What is expected:
Output the listing exactly, without its pictures.

*** Opening Task input ***

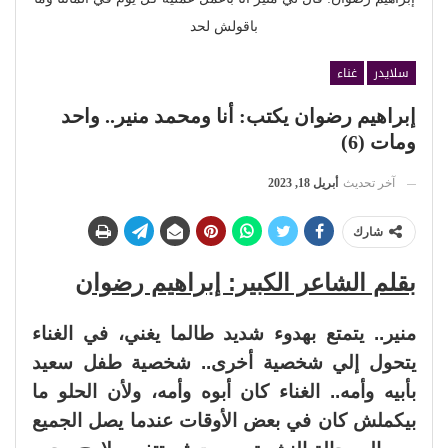
باقولش لحد
سلايدر
غناء
إبراهيم رضوان يكتب: أنا ومحمد منير.. واحد
ومات (6)
آخر تحديث
أبريل 18, 2023
شارك
بقلم الشاعر الكبير: إبراهيم رضوان
منير.. يتمتع بهدوء شديد طالما يغني، في الغناء
يتحول إلي شخصية أخرى.. شخصية طفل سعيد
بأبيه وأمه.. الغناء كان أبوه وأمه، ولأن الحلو ما
بيكملش كان في بعض الأوقات عندما يصل الجميع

*** Closing Task input ***

Solution:
باقولش لحد
سلايدر
غناء
إبراهيم رضوان يكتب: أنا ومحمد منير.. واحد
ومات (6)
آخر تحديث
أبريل 18, 2023
شارك
بقلم الشاعر الكبير: إبراهيم رضوان
منير.. يتمتع بهدوء شديد طالما يغني، في الغناء
يتحول إلي شخصية أخرى.. شخصية طفل سعيد
بأبيه وأمه.. الغناء كان أبوه وأمه، ولأن الحلو ما
بيكملش كان في بعض الأوقات عندما يصل الجميع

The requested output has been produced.